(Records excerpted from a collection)
--

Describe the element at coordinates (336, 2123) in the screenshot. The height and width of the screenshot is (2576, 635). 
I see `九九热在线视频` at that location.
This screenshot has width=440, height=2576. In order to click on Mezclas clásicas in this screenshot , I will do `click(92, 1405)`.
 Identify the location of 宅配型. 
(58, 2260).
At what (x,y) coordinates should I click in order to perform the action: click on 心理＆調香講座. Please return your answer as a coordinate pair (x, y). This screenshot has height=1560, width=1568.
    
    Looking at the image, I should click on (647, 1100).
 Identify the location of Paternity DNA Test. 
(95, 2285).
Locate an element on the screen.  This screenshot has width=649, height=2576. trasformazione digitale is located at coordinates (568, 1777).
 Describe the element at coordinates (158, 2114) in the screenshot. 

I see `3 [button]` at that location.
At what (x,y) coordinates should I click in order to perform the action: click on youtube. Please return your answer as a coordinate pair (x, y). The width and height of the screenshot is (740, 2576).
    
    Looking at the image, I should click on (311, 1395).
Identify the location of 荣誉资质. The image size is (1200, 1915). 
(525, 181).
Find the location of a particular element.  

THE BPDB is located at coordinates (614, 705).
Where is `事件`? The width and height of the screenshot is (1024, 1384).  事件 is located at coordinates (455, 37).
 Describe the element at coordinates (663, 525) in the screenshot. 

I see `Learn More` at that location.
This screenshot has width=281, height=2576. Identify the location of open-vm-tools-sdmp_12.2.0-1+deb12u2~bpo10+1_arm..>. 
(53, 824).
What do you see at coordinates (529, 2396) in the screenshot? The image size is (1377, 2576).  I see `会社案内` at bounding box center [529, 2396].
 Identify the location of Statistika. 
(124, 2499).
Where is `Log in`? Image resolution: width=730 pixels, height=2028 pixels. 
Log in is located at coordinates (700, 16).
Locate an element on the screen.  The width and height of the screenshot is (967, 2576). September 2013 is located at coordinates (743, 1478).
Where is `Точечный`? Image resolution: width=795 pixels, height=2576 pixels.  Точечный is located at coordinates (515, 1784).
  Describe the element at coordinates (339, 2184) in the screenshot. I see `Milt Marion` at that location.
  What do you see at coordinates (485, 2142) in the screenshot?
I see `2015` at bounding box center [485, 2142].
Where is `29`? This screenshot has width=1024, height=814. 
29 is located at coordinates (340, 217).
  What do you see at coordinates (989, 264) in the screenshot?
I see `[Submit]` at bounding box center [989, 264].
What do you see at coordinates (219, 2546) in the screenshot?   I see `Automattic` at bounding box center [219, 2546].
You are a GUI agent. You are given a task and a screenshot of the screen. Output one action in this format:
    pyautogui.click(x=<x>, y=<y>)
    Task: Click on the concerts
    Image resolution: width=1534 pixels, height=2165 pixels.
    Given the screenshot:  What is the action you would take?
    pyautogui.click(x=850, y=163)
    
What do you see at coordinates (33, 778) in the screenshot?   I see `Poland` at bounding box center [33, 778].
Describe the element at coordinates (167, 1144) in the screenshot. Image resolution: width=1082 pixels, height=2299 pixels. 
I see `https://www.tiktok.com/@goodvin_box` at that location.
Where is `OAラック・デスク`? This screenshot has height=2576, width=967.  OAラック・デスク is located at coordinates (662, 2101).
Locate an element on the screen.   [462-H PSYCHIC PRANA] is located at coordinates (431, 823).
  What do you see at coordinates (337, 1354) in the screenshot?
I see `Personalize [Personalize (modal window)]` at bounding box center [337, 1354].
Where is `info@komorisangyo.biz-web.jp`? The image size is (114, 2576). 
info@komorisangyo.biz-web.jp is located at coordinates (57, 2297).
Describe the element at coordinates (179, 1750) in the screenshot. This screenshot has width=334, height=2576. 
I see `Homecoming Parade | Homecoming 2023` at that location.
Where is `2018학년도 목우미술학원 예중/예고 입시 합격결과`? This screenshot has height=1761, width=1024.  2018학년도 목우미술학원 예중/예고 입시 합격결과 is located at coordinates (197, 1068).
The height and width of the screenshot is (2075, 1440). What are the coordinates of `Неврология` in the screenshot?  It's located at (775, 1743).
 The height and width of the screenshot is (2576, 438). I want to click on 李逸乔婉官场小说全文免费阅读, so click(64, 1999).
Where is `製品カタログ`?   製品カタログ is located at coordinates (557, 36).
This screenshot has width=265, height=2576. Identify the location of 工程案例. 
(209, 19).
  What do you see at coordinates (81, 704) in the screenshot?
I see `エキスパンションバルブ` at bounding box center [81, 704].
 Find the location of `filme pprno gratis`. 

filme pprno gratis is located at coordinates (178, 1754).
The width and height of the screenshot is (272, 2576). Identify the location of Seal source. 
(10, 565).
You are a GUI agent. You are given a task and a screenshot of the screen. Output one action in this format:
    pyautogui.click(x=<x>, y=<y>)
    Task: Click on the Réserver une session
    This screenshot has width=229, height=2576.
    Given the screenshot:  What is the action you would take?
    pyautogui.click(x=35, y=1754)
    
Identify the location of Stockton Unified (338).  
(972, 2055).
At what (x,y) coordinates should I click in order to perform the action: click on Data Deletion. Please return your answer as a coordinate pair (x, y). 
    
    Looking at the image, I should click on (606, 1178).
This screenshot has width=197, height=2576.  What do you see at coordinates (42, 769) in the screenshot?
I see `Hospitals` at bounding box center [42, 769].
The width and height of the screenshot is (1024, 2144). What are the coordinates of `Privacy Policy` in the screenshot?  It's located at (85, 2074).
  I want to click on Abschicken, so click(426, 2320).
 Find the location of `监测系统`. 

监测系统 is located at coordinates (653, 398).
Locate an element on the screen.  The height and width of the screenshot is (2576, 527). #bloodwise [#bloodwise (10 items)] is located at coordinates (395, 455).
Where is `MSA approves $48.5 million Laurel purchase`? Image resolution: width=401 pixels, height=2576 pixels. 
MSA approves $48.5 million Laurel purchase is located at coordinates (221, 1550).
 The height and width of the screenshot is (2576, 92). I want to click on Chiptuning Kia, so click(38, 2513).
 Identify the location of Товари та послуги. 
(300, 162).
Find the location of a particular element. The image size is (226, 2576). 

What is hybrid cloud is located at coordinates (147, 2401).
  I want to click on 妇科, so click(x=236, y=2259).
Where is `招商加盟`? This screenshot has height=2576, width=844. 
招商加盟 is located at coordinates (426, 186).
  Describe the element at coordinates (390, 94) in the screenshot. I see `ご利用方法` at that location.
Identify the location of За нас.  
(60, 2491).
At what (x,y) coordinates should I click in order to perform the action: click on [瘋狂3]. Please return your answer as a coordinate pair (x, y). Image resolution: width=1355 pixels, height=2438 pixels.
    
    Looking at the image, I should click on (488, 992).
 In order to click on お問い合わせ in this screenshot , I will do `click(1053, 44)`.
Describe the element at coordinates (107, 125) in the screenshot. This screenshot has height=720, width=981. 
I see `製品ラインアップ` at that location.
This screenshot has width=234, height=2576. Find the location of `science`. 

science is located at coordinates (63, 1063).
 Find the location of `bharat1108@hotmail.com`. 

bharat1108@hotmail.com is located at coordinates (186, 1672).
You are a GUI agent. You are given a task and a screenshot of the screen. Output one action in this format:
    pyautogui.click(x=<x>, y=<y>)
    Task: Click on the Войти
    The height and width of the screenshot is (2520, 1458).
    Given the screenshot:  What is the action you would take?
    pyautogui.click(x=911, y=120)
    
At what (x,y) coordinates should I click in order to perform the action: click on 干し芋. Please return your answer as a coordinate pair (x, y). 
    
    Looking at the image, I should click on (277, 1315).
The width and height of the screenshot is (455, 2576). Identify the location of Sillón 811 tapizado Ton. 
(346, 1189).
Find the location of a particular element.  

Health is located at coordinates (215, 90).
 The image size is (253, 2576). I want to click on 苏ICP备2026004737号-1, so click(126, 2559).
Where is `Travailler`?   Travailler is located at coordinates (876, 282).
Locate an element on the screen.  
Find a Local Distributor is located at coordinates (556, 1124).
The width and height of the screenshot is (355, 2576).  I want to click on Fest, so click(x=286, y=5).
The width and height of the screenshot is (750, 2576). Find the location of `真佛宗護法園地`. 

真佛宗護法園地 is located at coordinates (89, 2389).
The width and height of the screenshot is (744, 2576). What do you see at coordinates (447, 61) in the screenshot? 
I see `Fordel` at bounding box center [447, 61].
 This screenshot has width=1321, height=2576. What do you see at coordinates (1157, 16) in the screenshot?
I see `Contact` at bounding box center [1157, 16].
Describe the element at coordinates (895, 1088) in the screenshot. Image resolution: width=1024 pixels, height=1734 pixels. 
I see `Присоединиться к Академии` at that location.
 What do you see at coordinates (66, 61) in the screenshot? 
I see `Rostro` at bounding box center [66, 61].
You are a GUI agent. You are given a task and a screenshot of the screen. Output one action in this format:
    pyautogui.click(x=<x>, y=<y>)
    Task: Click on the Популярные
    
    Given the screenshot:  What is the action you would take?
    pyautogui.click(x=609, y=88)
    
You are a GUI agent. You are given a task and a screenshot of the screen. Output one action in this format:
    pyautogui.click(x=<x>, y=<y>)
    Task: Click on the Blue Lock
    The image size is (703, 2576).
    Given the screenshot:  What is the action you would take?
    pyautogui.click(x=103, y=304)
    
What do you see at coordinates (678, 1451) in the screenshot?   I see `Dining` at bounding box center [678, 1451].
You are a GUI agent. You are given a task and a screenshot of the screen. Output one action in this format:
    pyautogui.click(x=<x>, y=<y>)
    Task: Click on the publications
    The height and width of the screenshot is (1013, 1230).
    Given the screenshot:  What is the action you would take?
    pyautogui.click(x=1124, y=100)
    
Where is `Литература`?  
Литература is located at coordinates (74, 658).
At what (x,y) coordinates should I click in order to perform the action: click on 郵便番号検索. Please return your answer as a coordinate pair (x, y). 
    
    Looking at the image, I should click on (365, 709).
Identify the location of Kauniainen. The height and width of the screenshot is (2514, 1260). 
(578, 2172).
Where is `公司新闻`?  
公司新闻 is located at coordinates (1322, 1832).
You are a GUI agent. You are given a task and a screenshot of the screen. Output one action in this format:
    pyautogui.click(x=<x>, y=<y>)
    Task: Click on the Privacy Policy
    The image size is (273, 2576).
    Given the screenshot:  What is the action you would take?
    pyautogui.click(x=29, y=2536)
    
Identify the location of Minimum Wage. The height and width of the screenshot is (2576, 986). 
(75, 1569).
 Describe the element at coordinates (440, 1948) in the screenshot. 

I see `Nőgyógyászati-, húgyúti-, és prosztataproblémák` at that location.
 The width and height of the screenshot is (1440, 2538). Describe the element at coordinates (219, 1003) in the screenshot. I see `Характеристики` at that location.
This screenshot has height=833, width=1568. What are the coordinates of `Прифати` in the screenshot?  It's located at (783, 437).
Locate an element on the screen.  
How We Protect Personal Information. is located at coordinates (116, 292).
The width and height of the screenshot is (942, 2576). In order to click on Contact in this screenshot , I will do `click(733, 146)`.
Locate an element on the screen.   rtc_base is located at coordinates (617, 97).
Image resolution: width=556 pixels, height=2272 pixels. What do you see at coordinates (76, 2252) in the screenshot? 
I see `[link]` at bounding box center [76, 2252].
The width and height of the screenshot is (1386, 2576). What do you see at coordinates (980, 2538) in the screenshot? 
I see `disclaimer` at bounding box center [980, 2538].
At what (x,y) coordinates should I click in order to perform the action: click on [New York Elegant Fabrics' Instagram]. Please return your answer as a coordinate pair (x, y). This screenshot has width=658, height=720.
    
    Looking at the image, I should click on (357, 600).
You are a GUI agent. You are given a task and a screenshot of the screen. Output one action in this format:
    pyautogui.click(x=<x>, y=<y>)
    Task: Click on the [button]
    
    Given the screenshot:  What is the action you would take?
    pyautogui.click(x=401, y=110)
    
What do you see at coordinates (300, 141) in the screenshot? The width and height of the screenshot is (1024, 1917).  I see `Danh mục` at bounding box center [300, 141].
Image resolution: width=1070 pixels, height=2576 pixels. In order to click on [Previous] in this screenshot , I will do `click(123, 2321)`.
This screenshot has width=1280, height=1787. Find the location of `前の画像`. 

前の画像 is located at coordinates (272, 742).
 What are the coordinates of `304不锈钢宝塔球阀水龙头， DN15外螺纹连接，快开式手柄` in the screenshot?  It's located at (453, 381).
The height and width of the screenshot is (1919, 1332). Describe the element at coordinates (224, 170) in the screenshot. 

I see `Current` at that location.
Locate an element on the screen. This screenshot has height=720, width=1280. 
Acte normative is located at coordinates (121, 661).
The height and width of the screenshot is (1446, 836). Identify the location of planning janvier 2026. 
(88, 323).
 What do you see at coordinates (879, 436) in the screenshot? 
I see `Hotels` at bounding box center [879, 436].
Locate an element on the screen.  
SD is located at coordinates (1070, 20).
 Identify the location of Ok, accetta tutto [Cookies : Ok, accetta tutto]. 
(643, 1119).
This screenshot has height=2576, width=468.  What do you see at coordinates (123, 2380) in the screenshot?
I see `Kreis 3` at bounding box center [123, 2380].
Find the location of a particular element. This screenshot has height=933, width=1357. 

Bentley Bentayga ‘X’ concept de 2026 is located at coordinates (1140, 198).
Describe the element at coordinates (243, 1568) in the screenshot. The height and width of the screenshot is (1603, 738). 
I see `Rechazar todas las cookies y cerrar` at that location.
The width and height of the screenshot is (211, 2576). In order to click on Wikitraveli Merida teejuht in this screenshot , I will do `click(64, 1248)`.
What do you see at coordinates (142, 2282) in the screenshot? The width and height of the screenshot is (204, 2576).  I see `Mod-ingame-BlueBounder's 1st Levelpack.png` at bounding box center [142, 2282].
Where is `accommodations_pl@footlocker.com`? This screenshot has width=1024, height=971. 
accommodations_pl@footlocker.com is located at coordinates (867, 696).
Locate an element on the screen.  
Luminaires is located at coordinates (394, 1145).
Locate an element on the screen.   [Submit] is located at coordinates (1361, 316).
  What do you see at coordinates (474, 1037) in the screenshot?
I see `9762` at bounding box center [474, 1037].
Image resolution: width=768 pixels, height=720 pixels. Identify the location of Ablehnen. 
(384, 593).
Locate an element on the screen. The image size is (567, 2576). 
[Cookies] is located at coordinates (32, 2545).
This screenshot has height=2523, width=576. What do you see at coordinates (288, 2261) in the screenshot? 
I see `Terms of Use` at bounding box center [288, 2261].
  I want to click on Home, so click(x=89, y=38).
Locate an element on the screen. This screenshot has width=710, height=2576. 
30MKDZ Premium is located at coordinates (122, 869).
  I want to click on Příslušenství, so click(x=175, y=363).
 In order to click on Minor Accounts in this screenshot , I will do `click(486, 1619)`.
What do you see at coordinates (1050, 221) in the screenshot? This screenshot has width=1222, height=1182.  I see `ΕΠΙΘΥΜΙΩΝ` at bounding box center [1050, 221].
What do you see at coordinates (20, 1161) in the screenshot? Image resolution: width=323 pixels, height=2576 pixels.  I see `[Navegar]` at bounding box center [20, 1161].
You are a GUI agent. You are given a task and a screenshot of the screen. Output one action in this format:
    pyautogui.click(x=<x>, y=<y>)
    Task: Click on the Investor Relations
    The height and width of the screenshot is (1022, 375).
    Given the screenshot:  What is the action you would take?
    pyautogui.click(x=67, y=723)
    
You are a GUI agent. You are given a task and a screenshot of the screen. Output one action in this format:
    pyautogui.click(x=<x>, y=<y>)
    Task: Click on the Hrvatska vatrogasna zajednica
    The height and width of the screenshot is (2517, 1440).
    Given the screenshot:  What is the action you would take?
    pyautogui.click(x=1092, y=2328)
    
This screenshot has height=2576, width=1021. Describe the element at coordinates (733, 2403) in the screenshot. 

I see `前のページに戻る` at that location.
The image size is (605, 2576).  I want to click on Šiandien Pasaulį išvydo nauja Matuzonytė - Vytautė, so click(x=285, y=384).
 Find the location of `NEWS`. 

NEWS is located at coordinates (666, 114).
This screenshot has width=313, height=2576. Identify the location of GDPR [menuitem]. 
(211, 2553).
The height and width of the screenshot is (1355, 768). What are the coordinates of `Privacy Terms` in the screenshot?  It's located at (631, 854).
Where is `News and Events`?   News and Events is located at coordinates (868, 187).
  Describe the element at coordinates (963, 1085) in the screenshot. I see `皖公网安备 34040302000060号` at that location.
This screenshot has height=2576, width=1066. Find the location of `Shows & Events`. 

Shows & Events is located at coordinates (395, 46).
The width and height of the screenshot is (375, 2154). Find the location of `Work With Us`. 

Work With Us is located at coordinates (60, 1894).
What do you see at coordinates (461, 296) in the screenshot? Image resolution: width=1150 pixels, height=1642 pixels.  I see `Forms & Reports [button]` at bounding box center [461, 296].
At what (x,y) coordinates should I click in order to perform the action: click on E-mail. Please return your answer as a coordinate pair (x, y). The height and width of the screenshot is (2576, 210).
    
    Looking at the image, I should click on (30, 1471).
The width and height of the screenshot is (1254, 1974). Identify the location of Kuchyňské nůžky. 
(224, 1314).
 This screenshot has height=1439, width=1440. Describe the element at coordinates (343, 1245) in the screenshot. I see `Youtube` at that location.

--

◆ Task to complete ◆
Using the records above, say how many lines contain the word "will". Write the number alone.

◆ Exercise result ◆
6